Task to carry out: Each line that includes "süreçleri" must be copied from the records.

Records for the exercise:

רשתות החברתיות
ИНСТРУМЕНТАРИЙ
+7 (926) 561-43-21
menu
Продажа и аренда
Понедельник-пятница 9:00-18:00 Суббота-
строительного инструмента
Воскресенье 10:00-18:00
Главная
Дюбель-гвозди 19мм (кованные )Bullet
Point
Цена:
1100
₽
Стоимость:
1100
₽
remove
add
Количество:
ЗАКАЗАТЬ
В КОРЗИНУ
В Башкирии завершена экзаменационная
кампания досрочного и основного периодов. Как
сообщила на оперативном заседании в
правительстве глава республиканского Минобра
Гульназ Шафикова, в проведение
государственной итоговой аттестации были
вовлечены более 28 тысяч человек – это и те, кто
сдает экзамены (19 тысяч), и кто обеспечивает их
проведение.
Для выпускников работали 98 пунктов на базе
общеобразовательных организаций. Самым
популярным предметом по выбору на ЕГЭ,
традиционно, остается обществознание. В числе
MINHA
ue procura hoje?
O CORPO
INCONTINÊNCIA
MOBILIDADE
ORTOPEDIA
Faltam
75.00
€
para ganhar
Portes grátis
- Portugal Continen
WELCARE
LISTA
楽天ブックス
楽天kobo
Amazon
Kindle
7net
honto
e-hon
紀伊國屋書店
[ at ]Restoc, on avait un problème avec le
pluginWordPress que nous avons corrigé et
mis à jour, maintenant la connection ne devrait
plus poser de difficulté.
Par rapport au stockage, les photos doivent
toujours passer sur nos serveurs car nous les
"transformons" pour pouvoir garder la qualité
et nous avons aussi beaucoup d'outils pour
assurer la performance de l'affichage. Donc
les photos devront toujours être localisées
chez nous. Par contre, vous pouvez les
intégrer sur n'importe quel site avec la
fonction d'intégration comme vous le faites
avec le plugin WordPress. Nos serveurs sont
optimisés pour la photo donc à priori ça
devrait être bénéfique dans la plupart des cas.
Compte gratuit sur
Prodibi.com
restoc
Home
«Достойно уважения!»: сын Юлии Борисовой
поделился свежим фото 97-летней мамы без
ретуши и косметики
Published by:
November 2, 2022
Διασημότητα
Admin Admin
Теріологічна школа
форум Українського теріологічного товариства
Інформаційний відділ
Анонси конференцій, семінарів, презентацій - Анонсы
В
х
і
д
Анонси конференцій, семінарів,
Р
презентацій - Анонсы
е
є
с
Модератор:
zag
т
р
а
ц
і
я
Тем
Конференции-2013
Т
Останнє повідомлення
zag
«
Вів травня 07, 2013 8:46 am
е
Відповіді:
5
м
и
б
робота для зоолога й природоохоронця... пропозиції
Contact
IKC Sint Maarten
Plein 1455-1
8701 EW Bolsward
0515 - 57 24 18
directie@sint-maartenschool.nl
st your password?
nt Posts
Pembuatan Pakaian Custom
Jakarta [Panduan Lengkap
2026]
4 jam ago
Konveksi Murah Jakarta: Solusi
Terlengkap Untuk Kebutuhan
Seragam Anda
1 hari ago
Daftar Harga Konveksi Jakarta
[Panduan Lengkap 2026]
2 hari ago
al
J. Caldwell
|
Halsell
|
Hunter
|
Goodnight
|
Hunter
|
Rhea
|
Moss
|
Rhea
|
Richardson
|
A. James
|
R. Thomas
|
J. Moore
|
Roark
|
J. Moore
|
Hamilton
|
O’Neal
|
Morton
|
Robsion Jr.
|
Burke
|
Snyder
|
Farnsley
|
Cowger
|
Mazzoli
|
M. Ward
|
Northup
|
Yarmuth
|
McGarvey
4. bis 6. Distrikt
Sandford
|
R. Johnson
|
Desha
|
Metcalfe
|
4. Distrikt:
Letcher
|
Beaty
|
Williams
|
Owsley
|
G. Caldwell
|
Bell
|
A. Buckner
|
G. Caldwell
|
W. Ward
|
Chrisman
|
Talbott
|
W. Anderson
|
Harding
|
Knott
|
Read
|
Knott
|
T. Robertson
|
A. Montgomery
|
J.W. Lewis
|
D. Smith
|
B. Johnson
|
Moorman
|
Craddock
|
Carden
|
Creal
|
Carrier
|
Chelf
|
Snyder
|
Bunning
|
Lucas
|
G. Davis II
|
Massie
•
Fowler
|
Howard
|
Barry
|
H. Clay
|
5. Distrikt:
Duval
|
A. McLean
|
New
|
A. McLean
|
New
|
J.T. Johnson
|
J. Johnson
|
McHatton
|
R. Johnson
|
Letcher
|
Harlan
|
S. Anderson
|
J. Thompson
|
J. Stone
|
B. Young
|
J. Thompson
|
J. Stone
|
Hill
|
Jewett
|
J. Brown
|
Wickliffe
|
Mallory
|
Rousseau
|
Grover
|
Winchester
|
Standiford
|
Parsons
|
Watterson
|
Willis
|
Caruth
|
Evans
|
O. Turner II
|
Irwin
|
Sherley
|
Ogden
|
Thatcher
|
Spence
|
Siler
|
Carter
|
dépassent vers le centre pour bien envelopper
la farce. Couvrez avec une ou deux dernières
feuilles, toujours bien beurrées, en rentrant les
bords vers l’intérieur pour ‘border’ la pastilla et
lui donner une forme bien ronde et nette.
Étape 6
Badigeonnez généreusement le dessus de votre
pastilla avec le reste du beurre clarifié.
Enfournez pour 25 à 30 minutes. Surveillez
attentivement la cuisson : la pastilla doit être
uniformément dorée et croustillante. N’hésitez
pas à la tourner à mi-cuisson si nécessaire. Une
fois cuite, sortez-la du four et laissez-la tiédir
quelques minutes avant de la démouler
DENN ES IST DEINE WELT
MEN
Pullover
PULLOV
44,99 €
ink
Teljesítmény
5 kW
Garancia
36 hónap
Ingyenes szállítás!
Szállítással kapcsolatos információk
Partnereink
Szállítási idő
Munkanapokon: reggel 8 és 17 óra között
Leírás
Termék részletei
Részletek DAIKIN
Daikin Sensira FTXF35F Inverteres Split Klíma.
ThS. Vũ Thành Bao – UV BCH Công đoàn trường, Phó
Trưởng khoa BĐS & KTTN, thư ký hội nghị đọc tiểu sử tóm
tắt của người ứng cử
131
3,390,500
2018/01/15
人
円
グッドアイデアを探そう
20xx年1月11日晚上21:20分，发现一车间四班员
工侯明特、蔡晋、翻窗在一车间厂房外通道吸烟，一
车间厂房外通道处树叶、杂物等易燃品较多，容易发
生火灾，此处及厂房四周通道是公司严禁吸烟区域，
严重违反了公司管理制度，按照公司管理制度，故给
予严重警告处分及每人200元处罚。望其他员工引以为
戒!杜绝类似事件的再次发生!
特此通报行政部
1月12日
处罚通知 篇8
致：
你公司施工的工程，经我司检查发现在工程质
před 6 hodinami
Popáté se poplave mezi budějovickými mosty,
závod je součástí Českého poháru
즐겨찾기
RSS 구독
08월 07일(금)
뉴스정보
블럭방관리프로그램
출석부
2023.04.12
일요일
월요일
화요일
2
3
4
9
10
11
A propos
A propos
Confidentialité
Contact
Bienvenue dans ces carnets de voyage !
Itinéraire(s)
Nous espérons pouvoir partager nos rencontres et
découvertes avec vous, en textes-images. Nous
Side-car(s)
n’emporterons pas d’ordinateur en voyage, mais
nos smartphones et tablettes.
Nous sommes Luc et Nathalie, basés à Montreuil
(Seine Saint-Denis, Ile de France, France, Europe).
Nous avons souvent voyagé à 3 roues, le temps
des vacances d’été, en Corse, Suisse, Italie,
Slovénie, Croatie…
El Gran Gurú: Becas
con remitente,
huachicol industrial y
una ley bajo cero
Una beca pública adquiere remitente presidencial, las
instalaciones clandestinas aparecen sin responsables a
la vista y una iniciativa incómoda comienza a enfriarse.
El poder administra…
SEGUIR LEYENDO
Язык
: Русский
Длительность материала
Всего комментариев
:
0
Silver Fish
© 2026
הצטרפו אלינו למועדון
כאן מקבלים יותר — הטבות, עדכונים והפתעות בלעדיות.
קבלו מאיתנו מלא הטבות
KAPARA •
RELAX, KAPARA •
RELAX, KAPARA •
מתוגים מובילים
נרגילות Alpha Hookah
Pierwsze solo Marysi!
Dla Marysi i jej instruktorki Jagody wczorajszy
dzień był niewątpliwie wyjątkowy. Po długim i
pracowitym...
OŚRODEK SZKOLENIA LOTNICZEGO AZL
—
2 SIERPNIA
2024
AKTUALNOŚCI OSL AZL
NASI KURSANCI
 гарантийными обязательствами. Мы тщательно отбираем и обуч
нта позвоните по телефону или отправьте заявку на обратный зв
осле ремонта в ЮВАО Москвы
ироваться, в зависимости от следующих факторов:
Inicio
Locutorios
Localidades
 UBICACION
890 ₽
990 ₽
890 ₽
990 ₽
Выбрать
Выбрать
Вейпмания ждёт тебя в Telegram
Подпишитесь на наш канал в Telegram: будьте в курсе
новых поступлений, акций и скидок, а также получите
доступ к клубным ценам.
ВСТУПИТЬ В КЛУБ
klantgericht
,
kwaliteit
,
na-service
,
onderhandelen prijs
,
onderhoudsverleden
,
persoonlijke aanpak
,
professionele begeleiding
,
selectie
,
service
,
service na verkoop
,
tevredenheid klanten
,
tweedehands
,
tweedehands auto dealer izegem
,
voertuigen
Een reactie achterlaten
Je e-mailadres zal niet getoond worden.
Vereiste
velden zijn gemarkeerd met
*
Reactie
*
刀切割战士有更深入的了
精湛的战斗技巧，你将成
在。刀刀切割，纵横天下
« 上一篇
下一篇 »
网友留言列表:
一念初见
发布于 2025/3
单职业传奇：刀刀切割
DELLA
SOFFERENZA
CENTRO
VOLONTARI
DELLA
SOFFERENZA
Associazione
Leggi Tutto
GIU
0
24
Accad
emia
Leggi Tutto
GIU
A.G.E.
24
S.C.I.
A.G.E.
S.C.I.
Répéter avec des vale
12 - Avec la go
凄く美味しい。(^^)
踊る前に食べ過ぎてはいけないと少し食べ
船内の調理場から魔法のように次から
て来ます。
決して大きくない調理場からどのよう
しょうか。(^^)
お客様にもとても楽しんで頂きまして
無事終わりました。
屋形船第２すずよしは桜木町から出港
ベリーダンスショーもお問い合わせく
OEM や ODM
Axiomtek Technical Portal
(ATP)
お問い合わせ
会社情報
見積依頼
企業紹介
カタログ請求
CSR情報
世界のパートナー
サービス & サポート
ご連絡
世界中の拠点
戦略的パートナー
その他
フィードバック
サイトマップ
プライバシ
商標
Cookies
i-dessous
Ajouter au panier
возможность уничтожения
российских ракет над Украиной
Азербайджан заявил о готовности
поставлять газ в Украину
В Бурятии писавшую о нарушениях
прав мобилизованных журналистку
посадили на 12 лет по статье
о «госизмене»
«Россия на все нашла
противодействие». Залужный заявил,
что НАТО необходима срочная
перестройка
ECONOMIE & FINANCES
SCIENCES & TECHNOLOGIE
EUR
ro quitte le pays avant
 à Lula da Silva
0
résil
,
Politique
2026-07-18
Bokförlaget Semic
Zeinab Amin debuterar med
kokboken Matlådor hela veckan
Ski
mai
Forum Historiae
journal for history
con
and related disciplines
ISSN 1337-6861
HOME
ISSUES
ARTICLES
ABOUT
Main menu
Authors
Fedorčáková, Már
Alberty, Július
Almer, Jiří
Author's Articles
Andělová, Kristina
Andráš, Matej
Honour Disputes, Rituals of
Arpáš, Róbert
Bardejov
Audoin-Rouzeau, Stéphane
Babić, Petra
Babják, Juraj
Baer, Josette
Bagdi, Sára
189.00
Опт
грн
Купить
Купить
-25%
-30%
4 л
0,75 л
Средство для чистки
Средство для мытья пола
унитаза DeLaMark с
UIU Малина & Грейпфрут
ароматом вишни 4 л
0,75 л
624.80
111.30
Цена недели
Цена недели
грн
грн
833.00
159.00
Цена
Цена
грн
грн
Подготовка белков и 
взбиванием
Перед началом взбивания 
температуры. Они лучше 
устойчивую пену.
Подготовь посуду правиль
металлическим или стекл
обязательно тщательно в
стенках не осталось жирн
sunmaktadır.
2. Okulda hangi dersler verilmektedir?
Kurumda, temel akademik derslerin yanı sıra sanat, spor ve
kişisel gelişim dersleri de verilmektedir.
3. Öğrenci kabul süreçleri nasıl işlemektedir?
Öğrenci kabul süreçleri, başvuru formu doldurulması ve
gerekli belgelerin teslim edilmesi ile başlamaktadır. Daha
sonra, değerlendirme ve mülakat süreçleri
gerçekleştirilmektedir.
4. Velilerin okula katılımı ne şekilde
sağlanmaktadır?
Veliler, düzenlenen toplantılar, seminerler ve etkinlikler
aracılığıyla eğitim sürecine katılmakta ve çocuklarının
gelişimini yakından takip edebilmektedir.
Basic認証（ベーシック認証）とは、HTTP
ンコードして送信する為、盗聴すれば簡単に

Reply:
3. Öğrenci kabul süreçleri nasıl işlemektedir?
Öğrenci kabul süreçleri, başvuru formu doldurulması ve
sonra, değerlendirme ve mülakat süreçleri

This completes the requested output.